We started to think like, okay, maybe we should seek some help. So we asked my OB GYN and she connected us to a fertility specialist. The fertility specialist met with us the very first day and basically told us that everything that we had been, um, doing as far as using like urine test kits and all kinds of stuff like that, uh, were just not accurate for someone like me at that time when you are
Yeah. So there’s things like population prediction, predictor kits, like those little Solera, sorry, the little urine tests that you can, you know, pee on, um, the apps or the apps that try to predict, right? Like that’s what we had been doing, thinking like, you know, well, there’s nothing wrong with us. Like as far as like fertility goes, so, um, he told us, oh no, that will never work for you because I was a very low body fat percentage at the time, but we were, we owned a gym together.
So we were training really hard. And he’s like, you know, I think maybe you guys need to do. Have some more intricate testing to see what’s going on. So long story short, um, my husband had surgery. I had surgery to remove endometriosis and we started our, we did two rounds of, um, basically like population injections, like to get, to get me to ovulate multiple eggs.
And then of course they give you that awesome time window.

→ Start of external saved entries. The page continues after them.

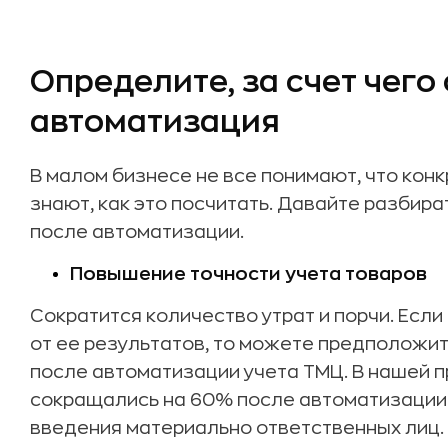
Определите, за счет чего
автоматизация
В малом бизнесе не все понимают, что кон
знают, как это посчитать. Давайте разбира
после автоматизации.
Повышение точности учета товаров
Сократится количество утрат и порчи. Есл
от ее результатов, то можете предположит
после автоматизации учета ТМЦ. В нашей п
сокращались на 60% после автоматизации 
введения материально ответственных лиц.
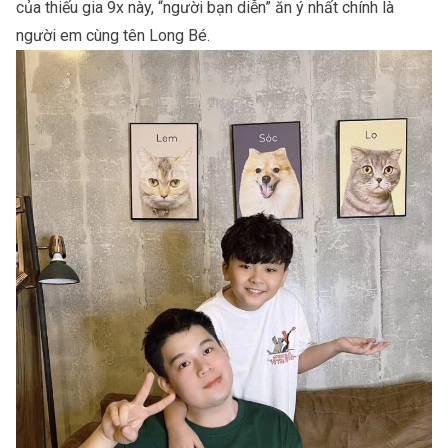
của thiếu gia 9x này, “người bạn diễn” ăn ý nhất chính là
người em cùng tên Long Bé.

Like you need to procreate between these hours. And we went through it’s so special. And so we did that for, I would say it was about a four month journey of just like between the two surgeries and then doing these little population injections.
And we got to this point where we were like, this is for the birds. Like, this is just, it was so stressful on our marriage. It was so stressful just in general. Um, and in the back of my mind, I kept thinking like, but what if I do get pregnant? And I get these bad migraines again, like I can’t take medication when I’m pregnant.

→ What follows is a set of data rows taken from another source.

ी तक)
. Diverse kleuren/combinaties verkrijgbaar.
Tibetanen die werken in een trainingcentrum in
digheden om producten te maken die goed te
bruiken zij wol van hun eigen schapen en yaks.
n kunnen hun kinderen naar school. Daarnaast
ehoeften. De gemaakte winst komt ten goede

So in the back of my mind, I just kept thinking like, oh no, like what if, you know, because I had just overcome chronic layering. Like I had just finally figured out what was going on with that. And if I’m being totally transparent and this is something that I don’t share often, I had never really had this like innate desire to have a child in my belly.

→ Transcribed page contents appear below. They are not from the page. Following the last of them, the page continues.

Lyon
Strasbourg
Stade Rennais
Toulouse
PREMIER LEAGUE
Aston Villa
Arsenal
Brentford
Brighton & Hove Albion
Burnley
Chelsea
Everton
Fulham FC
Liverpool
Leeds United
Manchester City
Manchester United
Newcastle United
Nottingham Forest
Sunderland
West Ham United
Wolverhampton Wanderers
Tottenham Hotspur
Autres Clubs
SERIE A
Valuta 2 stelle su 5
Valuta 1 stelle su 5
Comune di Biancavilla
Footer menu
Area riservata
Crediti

And maybe, you know, maybe some psychiatrists would say, you know, a psychologist would say that that’s from maybe me not experiencing that. Like, I didn’t have a birth mother that, or, you know, my, my mother didn’t have a baby in her belly for me to ever witness or something like that. Like, I don’t know if it, it goes back to childhood, but I just have never had the desire to.
I feel the baby kicking in me or anything like that. And so I can remember, like, in my twenties, when we were around a couple of friends and they were just like, oh my gosh, like, you know, I just, I love being pregnant. And I remember thinking in my mind, like, I don’t think I could ever love being pregnant.
And so I just never really had this, even though we were going through this, like we wanted children, we were going through the steps. It was so stressful. But in the back of my mind, I’m thinking, what if, like, what if the headaches, what if I hate being pregnant? What if I hit? You know? And so finally we sat down with the fertility specialist and he said, okay, I think our only chance is he thought it was like a 30% chance based on the fact that both of us had infertility issues.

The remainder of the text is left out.